23.6.2020

Abends bei den Mosebachs. Sie haben endlich eine Wohnung finden können und leben jetzt mit Blick weit über Wipfel auf die Bürotürme wie am Central Park. Die Verluste an Kunst und Mobiliar, durch ihren Brandschaden erlitten, hatte ich mir drastisch vorgestellt — es war davon rein gar nichts zu bemerken! Man kann es dem Haus nun wirklich nicht von der Straße her ansehen, in welcher Schlosshaftigkeit sie sich auf ihrer Etage eingerichtet haben.
Es war, von einem Picknick vor drei Wochen, mein erster Abend in Gesellschaft seit Ende März. Ebenfalls gekommen waren der Novize Manuel, den wir schon von dem Weihnachtsfest bei den Jägers kannten, sowie ein junger Philosoph aus Albanien, ein Liebhaber des Spätwerkes von Paul Thomas Anderson, der zur Klausur in die Alpen Albaniens aufbrechen wollte, und der Verleger Eberhardt vom Rußwurmschen Herrenhaus, der auf der Durchreise nach Capri war.
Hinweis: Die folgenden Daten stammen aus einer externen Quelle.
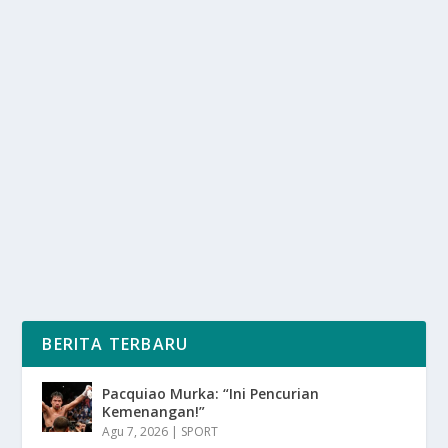
MENGAPA FREEDIVING ADALAH
OLAHRAGA YANG MEMERDEKAKAN
oleh
SuaraMedia 24
|
Feb 17, 2025
|
SPORT
|
0
|
Mengapa Freediving Adalah Olahraga Yang
Memerdekakan Adalah Karena Sebuah Deklarasi
Kemerdekaan...
BACA SELENGKAPNYA
BERITA TERBARU
Pacquiao Murka: “Ini Pencurian
Kemenangan!”
Agu 7, 2026
|
SPORT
So muss es also zugegangen sein, wenn Pilger beinahe unverhofft aufeinander trafen. Es gab famose Butterbrote, anhand derer ich mit Frau Mosebach ins Plaudern über ihre Heimat Schweden kam. Die Schweden sind ja, hier den Dänen ähnlich, berühmt für ihre Butterbrotkultur.
Es war schon weit nach Mitternacht, da brachte Mosebach selbst eine Flasche Wein an, die er seit sechzig Jahren schon besaß und die, wie durch ein Wunder, die Brandkatastrophe überlebt hatte. Das Etikett war angesengt und fehlte zur Hälfte sogar ganz. Der alte Wein war wunderbar.
Zwei volle Tage nun habe ich mein Pensum in Sachen Warhol geschwänzt. Mit frischem Mut (Mishima) gehe ich heute ans Werk. Morgen brechen wir in die alte Heimat auf.